[Document understanding data]
#####
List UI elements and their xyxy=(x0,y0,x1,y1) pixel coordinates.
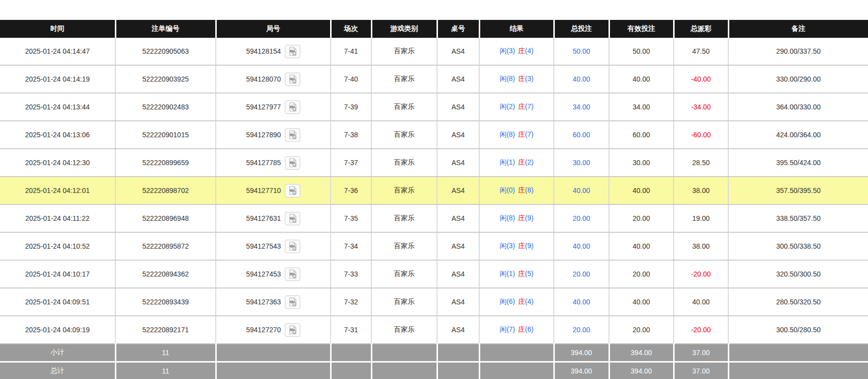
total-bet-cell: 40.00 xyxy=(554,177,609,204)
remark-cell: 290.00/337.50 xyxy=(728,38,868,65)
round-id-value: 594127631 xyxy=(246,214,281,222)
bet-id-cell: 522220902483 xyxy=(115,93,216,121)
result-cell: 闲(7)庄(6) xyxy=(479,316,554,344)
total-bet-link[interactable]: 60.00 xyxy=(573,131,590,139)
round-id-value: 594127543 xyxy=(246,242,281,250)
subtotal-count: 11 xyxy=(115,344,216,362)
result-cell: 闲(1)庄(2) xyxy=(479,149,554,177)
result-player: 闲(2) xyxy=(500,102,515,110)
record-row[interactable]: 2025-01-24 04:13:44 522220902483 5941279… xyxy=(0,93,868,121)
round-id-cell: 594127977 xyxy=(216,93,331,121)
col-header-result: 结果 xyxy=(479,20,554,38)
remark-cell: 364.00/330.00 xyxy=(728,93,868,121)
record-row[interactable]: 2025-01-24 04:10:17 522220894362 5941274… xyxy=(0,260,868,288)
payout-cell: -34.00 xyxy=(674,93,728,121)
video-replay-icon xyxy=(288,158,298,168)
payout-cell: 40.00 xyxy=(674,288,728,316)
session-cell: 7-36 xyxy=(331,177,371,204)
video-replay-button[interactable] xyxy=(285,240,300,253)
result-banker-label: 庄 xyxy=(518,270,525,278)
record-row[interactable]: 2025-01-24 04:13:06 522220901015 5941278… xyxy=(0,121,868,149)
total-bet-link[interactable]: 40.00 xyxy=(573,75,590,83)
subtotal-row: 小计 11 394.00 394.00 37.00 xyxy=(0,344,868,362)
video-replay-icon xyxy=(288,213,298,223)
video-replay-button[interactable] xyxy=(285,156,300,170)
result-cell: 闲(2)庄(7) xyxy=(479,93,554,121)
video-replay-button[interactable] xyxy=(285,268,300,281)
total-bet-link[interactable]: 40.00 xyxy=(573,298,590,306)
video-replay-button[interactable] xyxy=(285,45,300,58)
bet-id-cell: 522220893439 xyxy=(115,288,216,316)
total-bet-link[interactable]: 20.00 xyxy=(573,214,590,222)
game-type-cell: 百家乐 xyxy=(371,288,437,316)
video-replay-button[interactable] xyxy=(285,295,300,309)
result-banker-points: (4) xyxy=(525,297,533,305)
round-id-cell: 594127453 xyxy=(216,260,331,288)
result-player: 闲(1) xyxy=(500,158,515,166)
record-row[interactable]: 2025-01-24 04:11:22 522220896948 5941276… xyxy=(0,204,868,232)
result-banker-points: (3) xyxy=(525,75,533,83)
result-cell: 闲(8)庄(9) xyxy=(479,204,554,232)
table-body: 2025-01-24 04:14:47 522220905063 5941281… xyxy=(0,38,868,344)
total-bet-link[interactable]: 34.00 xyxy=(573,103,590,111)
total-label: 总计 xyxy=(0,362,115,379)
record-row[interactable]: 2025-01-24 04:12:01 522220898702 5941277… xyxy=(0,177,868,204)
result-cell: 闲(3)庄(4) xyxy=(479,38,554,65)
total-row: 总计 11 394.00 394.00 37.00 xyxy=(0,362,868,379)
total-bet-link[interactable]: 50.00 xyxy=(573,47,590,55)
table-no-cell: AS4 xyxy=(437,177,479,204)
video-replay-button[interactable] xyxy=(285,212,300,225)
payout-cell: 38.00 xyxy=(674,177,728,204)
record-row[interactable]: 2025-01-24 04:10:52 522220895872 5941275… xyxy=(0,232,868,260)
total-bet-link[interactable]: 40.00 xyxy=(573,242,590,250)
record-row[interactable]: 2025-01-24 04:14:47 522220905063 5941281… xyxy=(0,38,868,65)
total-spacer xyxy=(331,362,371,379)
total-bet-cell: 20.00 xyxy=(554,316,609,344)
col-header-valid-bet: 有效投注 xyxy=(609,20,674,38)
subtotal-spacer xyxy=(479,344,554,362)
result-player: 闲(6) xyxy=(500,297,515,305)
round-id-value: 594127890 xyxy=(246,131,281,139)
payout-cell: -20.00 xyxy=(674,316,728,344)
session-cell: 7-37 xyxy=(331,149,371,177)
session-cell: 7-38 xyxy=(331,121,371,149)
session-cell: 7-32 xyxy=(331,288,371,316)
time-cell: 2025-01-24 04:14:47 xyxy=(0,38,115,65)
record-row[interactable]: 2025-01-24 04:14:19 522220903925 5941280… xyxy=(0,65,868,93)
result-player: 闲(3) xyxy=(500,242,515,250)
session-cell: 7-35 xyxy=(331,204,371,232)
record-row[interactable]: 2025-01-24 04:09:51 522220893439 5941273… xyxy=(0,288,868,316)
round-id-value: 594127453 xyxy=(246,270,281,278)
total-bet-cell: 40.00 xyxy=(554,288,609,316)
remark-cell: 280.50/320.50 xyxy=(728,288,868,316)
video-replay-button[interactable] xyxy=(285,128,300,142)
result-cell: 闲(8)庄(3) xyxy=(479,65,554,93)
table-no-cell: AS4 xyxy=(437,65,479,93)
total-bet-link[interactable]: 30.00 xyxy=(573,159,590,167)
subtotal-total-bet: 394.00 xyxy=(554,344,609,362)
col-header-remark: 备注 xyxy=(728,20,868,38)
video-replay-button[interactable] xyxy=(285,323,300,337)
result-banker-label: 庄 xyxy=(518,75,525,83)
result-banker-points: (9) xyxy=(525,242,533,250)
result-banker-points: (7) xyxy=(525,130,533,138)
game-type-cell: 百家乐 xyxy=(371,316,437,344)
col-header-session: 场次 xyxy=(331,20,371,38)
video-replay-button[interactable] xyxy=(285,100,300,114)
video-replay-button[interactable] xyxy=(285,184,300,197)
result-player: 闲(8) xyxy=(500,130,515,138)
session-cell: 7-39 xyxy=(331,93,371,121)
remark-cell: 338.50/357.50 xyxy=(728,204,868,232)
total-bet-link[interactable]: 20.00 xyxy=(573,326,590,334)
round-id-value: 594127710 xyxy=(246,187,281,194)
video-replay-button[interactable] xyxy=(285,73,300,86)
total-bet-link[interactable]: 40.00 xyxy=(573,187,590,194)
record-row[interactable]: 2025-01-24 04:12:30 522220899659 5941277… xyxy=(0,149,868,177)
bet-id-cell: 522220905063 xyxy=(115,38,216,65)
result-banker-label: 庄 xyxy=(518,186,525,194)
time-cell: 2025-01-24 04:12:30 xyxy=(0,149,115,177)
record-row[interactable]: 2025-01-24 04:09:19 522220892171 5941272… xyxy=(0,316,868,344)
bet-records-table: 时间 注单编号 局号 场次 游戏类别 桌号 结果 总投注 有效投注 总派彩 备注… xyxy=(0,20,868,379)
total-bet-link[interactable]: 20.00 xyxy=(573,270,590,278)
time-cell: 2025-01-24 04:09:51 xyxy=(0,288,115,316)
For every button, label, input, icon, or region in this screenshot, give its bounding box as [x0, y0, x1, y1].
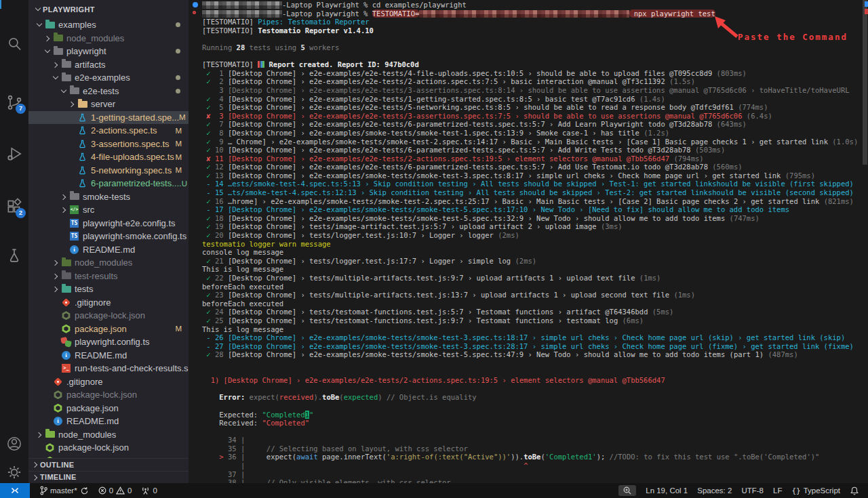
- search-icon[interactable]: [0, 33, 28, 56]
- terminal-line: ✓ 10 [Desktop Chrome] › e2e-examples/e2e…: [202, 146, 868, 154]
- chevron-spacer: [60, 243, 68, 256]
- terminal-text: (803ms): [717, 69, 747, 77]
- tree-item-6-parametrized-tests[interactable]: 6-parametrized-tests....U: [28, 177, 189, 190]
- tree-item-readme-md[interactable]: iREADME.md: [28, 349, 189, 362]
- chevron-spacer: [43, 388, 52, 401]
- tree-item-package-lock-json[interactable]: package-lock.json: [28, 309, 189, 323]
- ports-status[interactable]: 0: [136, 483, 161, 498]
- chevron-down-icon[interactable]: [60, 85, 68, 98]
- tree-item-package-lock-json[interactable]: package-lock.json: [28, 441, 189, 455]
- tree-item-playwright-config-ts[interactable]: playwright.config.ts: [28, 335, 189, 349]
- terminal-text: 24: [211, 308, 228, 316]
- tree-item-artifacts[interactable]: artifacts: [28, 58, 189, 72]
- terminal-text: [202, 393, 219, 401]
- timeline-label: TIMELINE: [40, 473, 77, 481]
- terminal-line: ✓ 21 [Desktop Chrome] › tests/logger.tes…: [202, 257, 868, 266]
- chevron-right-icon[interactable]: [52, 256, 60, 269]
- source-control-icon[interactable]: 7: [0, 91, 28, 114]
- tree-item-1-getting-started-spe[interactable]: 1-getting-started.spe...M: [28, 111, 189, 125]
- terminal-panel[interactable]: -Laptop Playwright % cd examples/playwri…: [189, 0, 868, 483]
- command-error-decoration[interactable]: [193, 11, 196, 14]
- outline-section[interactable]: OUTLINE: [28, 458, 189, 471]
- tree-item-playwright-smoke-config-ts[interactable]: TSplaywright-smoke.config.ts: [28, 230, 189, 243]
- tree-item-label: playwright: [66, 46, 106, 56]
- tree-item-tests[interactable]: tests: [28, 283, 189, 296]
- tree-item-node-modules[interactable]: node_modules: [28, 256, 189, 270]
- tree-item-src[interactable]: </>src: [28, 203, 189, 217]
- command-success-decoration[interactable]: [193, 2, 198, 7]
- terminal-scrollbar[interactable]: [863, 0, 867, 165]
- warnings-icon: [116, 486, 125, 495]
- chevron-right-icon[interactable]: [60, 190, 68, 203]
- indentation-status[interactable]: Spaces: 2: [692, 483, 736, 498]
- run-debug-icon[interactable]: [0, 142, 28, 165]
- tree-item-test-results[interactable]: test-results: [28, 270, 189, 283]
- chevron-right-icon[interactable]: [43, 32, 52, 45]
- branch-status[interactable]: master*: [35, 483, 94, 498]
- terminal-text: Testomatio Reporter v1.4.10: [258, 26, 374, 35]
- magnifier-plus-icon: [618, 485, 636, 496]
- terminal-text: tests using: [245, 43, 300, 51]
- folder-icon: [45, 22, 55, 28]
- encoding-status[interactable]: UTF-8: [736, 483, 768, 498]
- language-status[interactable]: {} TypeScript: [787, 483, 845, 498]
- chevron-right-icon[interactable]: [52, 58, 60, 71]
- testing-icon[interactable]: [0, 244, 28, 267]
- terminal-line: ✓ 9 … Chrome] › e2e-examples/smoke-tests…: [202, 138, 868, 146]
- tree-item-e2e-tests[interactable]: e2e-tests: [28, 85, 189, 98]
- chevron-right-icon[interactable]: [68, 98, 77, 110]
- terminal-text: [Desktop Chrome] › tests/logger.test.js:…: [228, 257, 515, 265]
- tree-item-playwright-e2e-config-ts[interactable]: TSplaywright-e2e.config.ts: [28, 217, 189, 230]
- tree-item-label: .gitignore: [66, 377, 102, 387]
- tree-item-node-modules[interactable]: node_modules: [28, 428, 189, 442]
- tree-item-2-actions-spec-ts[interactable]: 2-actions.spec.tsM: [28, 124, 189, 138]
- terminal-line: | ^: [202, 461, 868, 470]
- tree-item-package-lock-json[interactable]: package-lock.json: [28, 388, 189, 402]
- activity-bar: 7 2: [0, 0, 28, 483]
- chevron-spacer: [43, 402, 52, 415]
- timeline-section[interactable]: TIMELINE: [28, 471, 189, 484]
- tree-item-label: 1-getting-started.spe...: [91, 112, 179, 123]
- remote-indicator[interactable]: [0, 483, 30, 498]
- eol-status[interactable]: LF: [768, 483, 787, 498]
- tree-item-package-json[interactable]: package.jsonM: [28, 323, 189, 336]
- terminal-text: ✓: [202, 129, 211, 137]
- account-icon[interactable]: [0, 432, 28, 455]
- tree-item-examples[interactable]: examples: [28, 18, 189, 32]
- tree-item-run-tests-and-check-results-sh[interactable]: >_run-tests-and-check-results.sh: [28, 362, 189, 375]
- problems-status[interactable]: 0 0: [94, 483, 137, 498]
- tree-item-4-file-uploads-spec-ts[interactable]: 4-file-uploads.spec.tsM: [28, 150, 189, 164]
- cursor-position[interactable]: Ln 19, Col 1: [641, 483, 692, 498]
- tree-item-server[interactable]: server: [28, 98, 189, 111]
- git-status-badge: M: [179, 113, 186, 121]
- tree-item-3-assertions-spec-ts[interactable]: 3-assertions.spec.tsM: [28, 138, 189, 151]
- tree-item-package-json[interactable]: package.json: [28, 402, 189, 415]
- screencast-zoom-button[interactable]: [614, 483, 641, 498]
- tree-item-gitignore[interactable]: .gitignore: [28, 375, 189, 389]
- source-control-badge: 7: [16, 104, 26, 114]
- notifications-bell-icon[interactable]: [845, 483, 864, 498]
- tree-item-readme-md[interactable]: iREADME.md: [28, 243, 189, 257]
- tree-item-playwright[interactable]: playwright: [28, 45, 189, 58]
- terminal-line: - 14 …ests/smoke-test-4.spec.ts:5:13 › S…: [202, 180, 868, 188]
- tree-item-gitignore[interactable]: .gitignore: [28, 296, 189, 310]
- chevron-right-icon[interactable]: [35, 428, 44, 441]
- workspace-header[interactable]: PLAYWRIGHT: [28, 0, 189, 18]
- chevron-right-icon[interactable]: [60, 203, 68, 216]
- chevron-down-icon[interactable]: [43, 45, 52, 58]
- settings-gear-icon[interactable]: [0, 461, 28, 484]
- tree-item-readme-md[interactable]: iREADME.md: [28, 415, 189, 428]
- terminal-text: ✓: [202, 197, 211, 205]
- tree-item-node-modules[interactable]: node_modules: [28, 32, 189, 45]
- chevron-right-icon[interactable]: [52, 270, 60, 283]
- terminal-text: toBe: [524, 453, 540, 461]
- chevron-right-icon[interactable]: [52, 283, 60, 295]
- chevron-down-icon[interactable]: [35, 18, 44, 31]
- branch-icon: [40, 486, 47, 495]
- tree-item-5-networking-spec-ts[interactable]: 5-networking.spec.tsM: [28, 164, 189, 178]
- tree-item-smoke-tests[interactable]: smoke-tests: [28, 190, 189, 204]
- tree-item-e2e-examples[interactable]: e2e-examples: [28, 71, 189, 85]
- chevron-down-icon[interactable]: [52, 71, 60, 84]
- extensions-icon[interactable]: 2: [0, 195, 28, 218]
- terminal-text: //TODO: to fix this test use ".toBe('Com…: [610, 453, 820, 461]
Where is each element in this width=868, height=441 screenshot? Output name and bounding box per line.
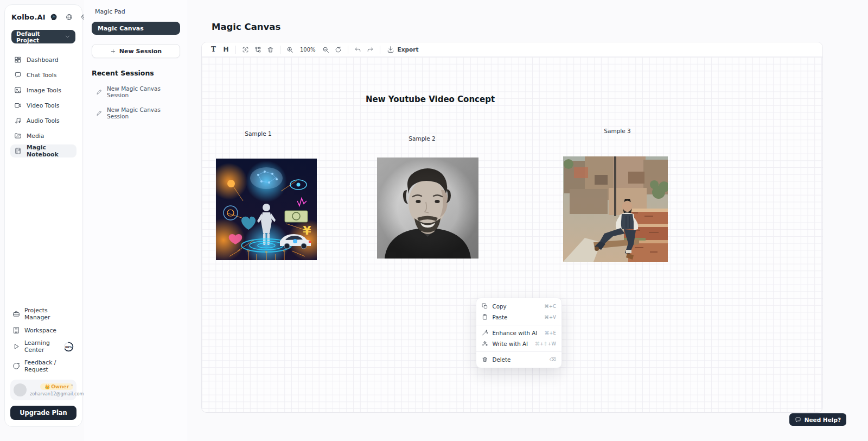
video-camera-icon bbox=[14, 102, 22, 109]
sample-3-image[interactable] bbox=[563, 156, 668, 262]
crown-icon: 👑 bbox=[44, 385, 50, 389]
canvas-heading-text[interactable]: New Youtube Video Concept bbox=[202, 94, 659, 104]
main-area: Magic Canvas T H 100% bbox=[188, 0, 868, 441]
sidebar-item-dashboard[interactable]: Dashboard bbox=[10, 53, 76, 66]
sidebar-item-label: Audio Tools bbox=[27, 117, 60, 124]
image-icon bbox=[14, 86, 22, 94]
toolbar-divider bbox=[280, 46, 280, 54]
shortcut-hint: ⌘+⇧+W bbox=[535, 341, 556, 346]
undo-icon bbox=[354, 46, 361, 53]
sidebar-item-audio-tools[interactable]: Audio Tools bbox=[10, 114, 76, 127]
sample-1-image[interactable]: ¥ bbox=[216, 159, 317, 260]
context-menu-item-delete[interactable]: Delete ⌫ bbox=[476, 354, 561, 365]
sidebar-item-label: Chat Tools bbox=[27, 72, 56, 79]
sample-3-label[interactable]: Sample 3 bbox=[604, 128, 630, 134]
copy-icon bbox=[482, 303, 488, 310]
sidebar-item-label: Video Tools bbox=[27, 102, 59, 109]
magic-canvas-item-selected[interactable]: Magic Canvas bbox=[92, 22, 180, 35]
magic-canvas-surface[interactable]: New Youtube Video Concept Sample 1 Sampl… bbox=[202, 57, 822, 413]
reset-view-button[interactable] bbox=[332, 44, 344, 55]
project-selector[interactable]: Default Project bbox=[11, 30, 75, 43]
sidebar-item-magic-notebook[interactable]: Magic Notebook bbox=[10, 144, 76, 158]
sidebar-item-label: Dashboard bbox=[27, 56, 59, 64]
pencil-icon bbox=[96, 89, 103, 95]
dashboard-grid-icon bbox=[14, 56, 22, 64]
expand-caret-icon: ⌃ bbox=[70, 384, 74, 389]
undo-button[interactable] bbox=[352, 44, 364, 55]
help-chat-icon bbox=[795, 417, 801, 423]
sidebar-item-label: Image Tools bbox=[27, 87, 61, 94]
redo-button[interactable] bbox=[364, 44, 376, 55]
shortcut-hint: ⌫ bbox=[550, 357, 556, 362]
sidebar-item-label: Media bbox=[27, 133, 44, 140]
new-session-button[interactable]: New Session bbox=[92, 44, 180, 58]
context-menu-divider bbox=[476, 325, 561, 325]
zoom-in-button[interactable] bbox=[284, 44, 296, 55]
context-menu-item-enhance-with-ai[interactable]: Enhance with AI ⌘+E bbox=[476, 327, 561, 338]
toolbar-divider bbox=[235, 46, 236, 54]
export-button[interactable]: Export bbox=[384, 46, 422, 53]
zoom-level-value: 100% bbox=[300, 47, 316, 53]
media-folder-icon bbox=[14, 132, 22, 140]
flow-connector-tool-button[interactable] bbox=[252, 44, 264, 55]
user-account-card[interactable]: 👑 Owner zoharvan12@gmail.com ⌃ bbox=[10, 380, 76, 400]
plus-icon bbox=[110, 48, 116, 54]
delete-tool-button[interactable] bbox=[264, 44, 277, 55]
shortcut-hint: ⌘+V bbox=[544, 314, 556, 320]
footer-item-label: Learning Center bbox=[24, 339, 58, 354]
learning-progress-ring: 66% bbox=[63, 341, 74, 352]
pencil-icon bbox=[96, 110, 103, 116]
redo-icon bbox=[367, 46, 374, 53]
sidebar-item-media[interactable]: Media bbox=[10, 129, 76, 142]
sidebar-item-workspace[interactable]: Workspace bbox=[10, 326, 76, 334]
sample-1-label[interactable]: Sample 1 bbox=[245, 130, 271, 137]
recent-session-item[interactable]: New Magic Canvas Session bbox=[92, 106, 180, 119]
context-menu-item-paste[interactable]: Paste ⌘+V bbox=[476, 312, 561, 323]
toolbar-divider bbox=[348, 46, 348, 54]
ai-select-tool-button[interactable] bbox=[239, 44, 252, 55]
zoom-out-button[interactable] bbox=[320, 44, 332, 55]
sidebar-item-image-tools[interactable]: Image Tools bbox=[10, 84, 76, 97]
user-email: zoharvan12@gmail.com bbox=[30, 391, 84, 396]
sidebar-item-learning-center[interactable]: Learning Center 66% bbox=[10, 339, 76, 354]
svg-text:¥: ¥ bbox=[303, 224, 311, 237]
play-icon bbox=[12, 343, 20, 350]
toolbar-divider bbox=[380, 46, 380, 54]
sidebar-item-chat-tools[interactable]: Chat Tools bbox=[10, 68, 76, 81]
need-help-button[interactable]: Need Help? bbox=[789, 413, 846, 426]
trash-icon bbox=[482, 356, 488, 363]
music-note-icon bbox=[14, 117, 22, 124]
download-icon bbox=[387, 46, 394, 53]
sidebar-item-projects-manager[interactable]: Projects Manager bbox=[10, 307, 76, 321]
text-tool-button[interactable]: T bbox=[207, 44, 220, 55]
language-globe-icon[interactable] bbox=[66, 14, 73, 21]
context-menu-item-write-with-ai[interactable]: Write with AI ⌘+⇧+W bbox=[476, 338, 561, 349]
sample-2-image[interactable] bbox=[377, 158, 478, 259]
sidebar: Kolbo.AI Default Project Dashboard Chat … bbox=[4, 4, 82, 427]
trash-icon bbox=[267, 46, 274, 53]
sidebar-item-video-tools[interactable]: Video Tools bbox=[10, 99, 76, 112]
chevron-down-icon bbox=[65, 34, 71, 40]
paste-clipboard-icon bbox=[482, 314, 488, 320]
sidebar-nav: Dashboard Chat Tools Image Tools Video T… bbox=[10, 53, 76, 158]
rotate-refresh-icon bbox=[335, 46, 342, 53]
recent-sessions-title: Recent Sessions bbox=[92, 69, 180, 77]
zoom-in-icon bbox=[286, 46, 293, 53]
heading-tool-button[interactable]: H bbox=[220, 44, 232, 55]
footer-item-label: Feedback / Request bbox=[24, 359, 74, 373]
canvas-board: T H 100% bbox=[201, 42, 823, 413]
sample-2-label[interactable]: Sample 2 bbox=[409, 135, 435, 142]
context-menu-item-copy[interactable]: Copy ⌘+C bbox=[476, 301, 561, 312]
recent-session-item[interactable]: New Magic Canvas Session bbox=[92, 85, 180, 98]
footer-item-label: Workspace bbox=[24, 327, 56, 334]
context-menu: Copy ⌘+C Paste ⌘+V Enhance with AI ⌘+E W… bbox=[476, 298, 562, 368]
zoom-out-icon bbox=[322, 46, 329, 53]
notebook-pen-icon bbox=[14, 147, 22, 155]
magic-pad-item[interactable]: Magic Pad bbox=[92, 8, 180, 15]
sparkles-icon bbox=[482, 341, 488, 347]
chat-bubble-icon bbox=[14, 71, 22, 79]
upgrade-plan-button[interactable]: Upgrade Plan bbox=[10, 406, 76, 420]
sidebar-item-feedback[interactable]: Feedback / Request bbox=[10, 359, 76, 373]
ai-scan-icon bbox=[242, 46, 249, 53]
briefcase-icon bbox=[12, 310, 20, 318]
#####
▶ _Action item_
Search the records above for the string "node" and copy each line that holds it.

▶ _Your response_
- tree-item-node-modules[interactable]: node_modules: [28, 256, 189, 270]
- tree-item-node-modules[interactable]: node_modules: [28, 428, 189, 442]
- tree-item-node-modules[interactable]: node_modules: [28, 32, 189, 45]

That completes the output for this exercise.